- PROBLEM DESCRIPTION
Print out the data precisely as it appears here, with no pictures.

(Dataset entries)

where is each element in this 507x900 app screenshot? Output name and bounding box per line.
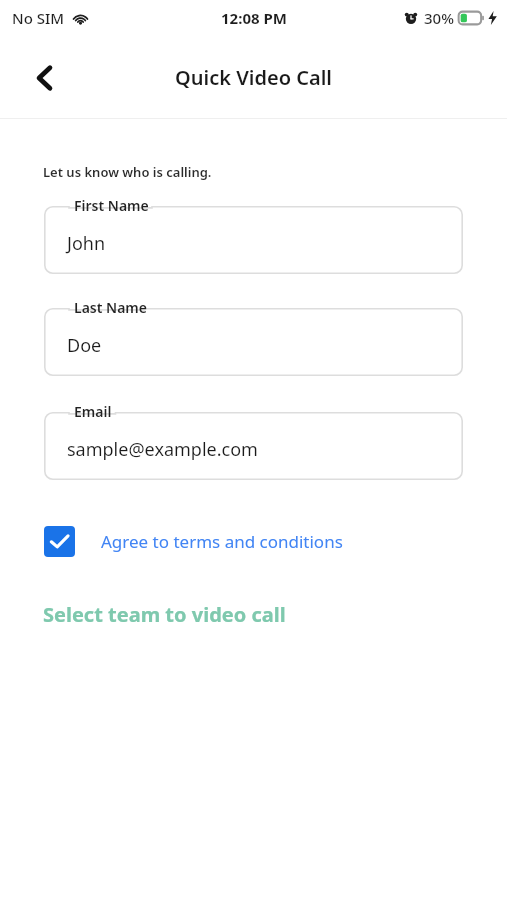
staticText: Doe	[67, 333, 102, 358]
button[interactable]: Agree to terms and conditions	[44, 526, 343, 557]
staticText: sample@example.com	[67, 437, 258, 462]
button[interactable]: Email	[44, 412, 463, 480]
staticText: No SIM	[12, 8, 65, 28]
button[interactable]: Select team to video call	[43, 601, 286, 628]
staticText: Quick Video Call	[175, 64, 332, 91]
staticText: John	[67, 231, 106, 256]
staticText: 12:08 PM	[221, 8, 287, 28]
staticText: Let us know who is calling.	[43, 163, 212, 181]
staticText: 30%	[424, 8, 454, 28]
staticText: First Name	[74, 196, 149, 215]
button[interactable]: Back	[22, 56, 66, 100]
button[interactable]: First Name	[44, 206, 463, 274]
button[interactable]: Last Name	[44, 308, 463, 376]
staticText: Last Name	[74, 298, 147, 317]
staticText: Agree to terms and conditions	[101, 530, 343, 553]
staticText: Select team to video call	[43, 601, 286, 628]
staticText: Email	[74, 402, 112, 421]
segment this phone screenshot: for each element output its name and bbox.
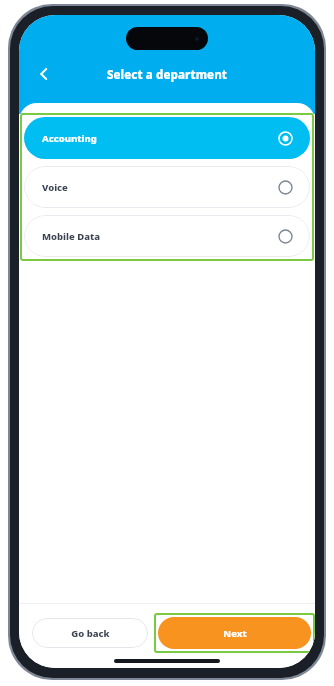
button[interactable]: Accounting	[24, 117, 310, 159]
staticText: Next	[223, 627, 247, 640]
staticText: Voice	[42, 181, 278, 194]
button[interactable]: Voice	[24, 166, 310, 208]
staticText: Go back	[71, 627, 110, 640]
staticText: Accounting	[42, 132, 278, 145]
staticText: Mobile Data	[42, 230, 278, 243]
button[interactable]: Next	[158, 617, 311, 649]
button[interactable]: Back	[27, 57, 61, 91]
staticText: Select a department	[19, 67, 315, 83]
button[interactable]: Mobile Data	[24, 215, 310, 257]
button[interactable]: Go back	[32, 618, 148, 648]
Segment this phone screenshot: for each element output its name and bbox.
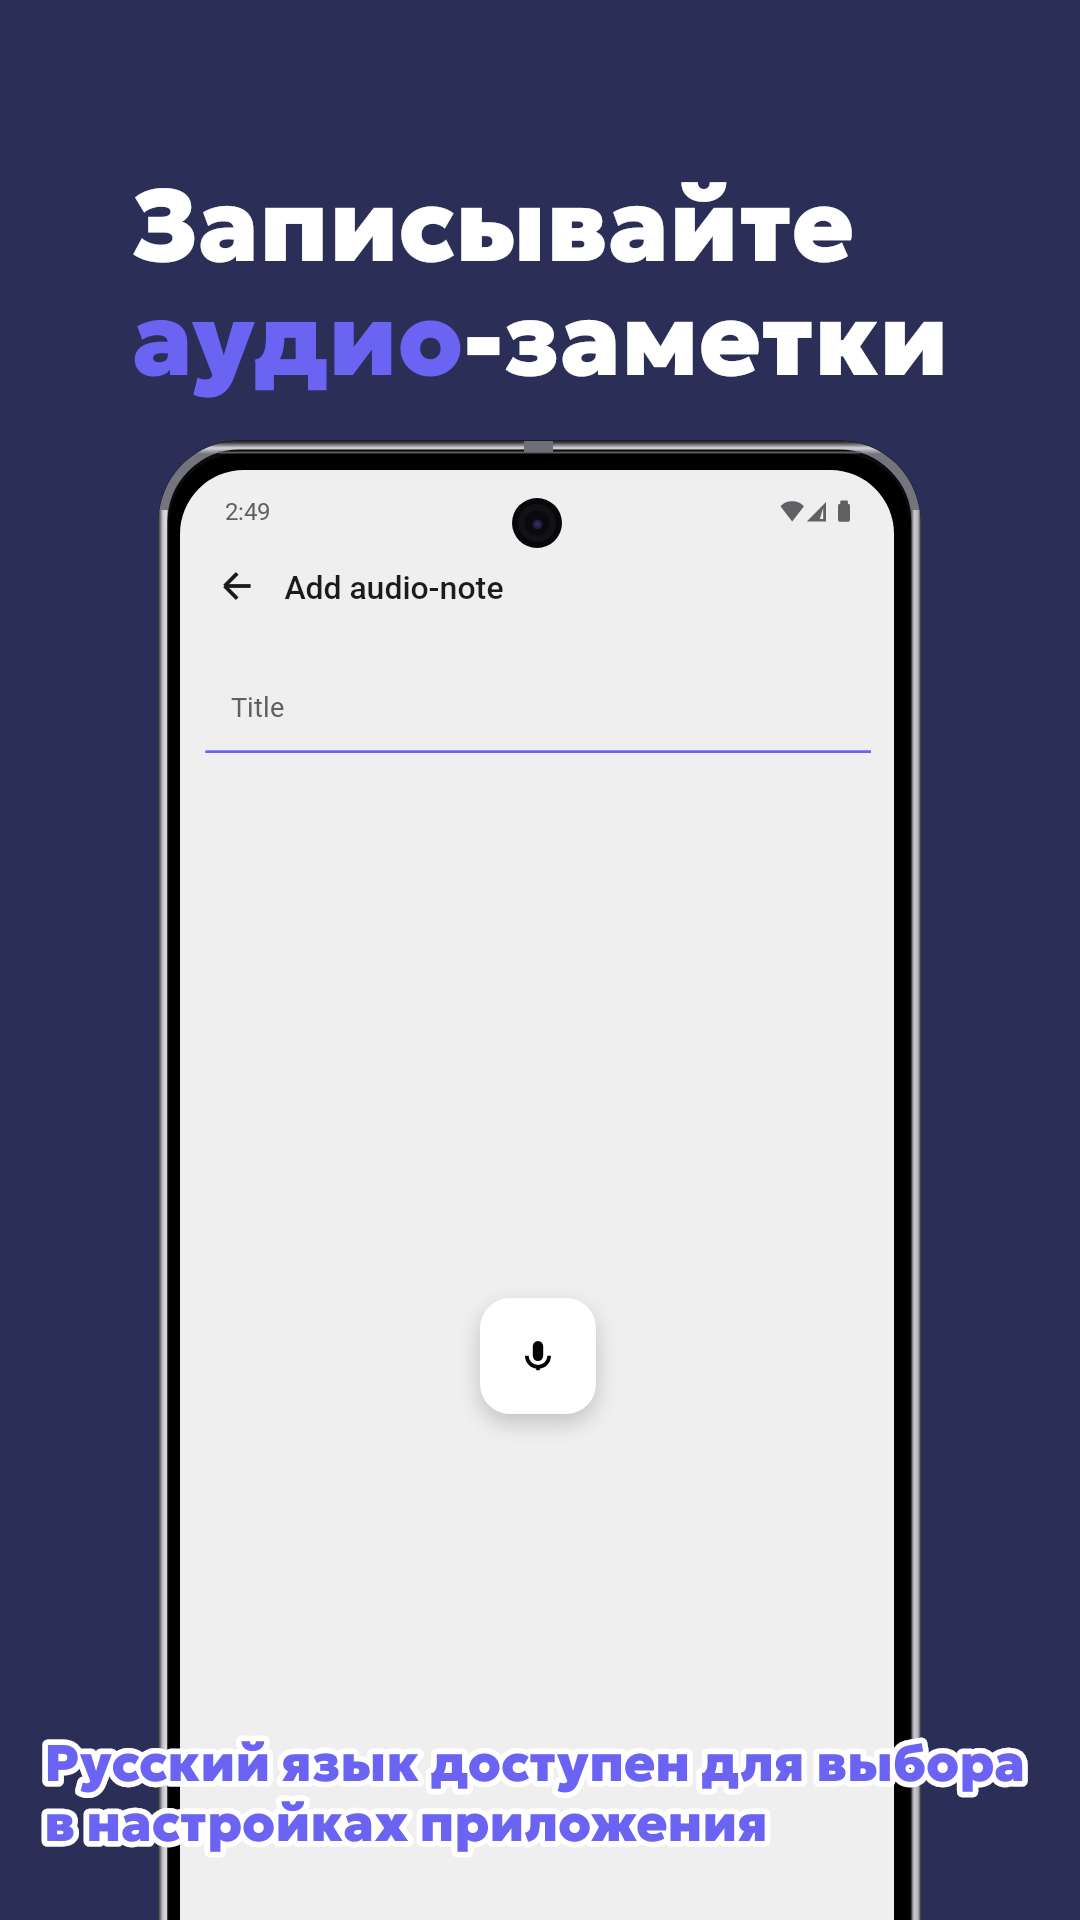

- OUTPUT FOR THIS TASK
where is each element in this 507x900 app screenshot? Output name and bounding box per line.
staticText: Doe	[67, 333, 102, 358]
button[interactable]: Agree to terms and conditions	[44, 526, 343, 557]
staticText: sample@example.com	[67, 437, 258, 462]
button[interactable]: Email	[44, 412, 463, 480]
staticText: No SIM	[12, 8, 65, 28]
button[interactable]: Select team to video call	[43, 601, 286, 628]
staticText: Quick Video Call	[175, 64, 332, 91]
staticText: John	[67, 231, 106, 256]
staticText: 12:08 PM	[221, 8, 287, 28]
staticText: Let us know who is calling.	[43, 163, 212, 181]
staticText: 30%	[424, 8, 454, 28]
staticText: First Name	[74, 196, 149, 215]
button[interactable]: Back	[22, 56, 66, 100]
button[interactable]: First Name	[44, 206, 463, 274]
button[interactable]: Last Name	[44, 308, 463, 376]
staticText: Last Name	[74, 298, 147, 317]
staticText: Agree to terms and conditions	[101, 530, 343, 553]
staticText: Select team to video call	[43, 601, 286, 628]
staticText: Email	[74, 402, 112, 421]
segment this phone screenshot: for each element output its name and bbox.
button[interactable]: Accounting	[24, 117, 310, 159]
staticText: Next	[223, 627, 247, 640]
staticText: Voice	[42, 181, 278, 194]
button[interactable]: Voice	[24, 166, 310, 208]
staticText: Go back	[71, 627, 110, 640]
staticText: Accounting	[42, 132, 278, 145]
staticText: Mobile Data	[42, 230, 278, 243]
button[interactable]: Next	[158, 617, 311, 649]
button[interactable]: Back	[27, 57, 61, 91]
staticText: Select a department	[19, 67, 315, 83]
button[interactable]: Mobile Data	[24, 215, 310, 257]
button[interactable]: Go back	[32, 618, 148, 648]
Segment this phone screenshot: for each element output its name and bbox.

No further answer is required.